In this exercise, we explored different prompt variations to generate SQL queries using the OpenAI API. We compared the performance of the old prompt and the new prompt, which was designed based on the guidelines from the Ohio University paper on prompting LLMs for Text-to-SQL.

## Variations That Didn't Work Well

1. **Old Prompt**: The old prompt often resulted in SQL queries that were either incorrect or overly complex. For example, when asked "What teams, team id 1", the generated SQL was not always accurate and sometimes included unnecessary joins or conditions.

2. **New Prompt**: The new prompt, while generally more accurate, still had instances where the generated SQL was not entirely correct. For example, when asked "What players are playing in the team with ID 1?", the SQL generated sometimes missed the necessary joins between tables.

## Hallucinations

There were instances where GPT-3.5-turbo hallucinated, generating SQL queries with non-existent table names or fields. This was more prevalent with the old prompt, which lacked the structured format and examples provided in the new prompt.

## Learnings

1. **Structured Prompts**: Providing a structured prompt with clear table definitions and example queries significantly improves the accuracy of the generated SQL. The new prompt, which included table structures and few-shot examples, outperformed the old prompt in generating correct SQL queries.

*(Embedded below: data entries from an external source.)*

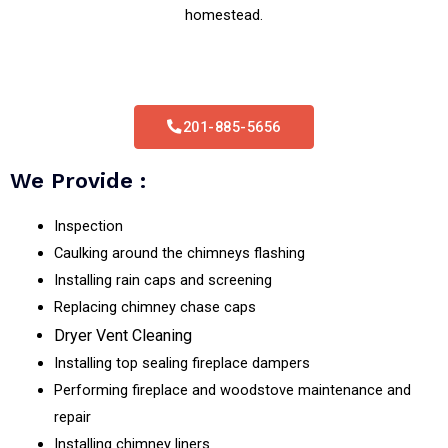
homestead.
201-885-5656
We Provide :
Inspection
Caulking around the chimneys flashing
Installing rain caps and screening
Replacing chimney chase caps
Dryer Vent Cleaning
Installing top sealing fireplace dampers
Performing fireplace and woodstove maintenance and
repair
Installing chimney liners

2. **Few-Shot Learning**: Including few-shot examples in the prompt helps guide the model to generate more accurate SQL queries. This technique proved effective in reducing hallucinations and improving the overall quality of the generated SQL.

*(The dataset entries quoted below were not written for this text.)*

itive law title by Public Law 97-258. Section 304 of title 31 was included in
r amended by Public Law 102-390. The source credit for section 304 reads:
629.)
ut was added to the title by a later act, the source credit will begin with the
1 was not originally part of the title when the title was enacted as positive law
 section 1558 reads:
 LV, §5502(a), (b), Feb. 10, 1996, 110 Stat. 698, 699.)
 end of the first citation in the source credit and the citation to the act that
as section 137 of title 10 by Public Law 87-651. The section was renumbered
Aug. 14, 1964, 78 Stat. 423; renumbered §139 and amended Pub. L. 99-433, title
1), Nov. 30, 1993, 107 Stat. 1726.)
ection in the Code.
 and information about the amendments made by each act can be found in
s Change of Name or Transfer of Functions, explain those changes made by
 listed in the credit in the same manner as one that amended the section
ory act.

3. **Prompt Design**: The design of the prompt plays a crucial role in the performance of the model. A well-designed prompt with clear instructions and examples can significantly enhance the model's ability to generate correct and efficient SQL queries.

## Conclusion

In conclusion, the new prompt designed based on the Ohio University paper's guidelines showed better performance in generating accurate SQL queries compared to the old prompt. However, there is still room for improvement, particularly in handling complex queries and reducing hallucinations. Future work could focus on further refining the prompt design and exploring additional techniques to enhance the model's performance.